◆ **TASK DATA**
+ + +

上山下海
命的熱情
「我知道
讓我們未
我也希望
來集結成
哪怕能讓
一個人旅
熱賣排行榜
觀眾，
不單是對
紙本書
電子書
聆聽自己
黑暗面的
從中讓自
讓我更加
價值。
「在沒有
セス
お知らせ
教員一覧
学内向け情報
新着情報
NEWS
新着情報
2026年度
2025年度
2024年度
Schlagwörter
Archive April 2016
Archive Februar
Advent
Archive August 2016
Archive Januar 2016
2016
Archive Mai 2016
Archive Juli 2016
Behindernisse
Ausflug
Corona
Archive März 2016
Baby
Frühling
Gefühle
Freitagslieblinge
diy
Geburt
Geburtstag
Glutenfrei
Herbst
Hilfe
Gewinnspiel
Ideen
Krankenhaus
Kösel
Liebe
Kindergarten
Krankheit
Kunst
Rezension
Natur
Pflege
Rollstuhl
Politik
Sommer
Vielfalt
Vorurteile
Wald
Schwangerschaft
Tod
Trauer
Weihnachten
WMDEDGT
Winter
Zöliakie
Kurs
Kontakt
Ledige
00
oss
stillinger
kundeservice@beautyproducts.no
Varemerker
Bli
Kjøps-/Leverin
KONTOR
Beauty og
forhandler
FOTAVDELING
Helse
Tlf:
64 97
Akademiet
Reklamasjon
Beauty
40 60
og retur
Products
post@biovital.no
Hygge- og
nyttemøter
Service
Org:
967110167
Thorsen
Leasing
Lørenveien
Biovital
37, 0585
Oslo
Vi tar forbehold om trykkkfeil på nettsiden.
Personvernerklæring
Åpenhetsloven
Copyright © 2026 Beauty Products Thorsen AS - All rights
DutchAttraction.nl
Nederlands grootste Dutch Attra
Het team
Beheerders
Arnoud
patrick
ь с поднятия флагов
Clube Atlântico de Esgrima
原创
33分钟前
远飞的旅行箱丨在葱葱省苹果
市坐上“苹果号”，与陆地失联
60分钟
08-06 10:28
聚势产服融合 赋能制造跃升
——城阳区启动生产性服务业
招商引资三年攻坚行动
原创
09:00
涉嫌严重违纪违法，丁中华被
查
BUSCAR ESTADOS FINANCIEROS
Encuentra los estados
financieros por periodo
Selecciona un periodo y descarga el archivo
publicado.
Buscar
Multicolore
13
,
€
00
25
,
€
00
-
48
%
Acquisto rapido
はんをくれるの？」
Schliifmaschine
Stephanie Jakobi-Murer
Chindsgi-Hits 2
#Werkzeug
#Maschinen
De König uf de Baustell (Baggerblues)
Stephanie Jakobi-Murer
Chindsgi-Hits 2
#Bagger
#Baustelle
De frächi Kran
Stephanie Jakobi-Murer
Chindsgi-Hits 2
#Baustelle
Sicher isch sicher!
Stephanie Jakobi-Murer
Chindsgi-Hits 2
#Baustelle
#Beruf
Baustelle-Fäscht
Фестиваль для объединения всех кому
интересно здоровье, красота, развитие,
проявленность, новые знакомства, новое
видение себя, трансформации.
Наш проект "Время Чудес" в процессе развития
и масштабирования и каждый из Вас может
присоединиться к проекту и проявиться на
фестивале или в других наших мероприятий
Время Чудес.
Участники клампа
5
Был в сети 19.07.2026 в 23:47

+ + +

◆ **TASK BRIEF**
Considering only the data above, return the lines in which "periodo" occurs.

◆ **RESPONSE AREA**
financieros por periodo
Selecciona un periodo y descarga el archivo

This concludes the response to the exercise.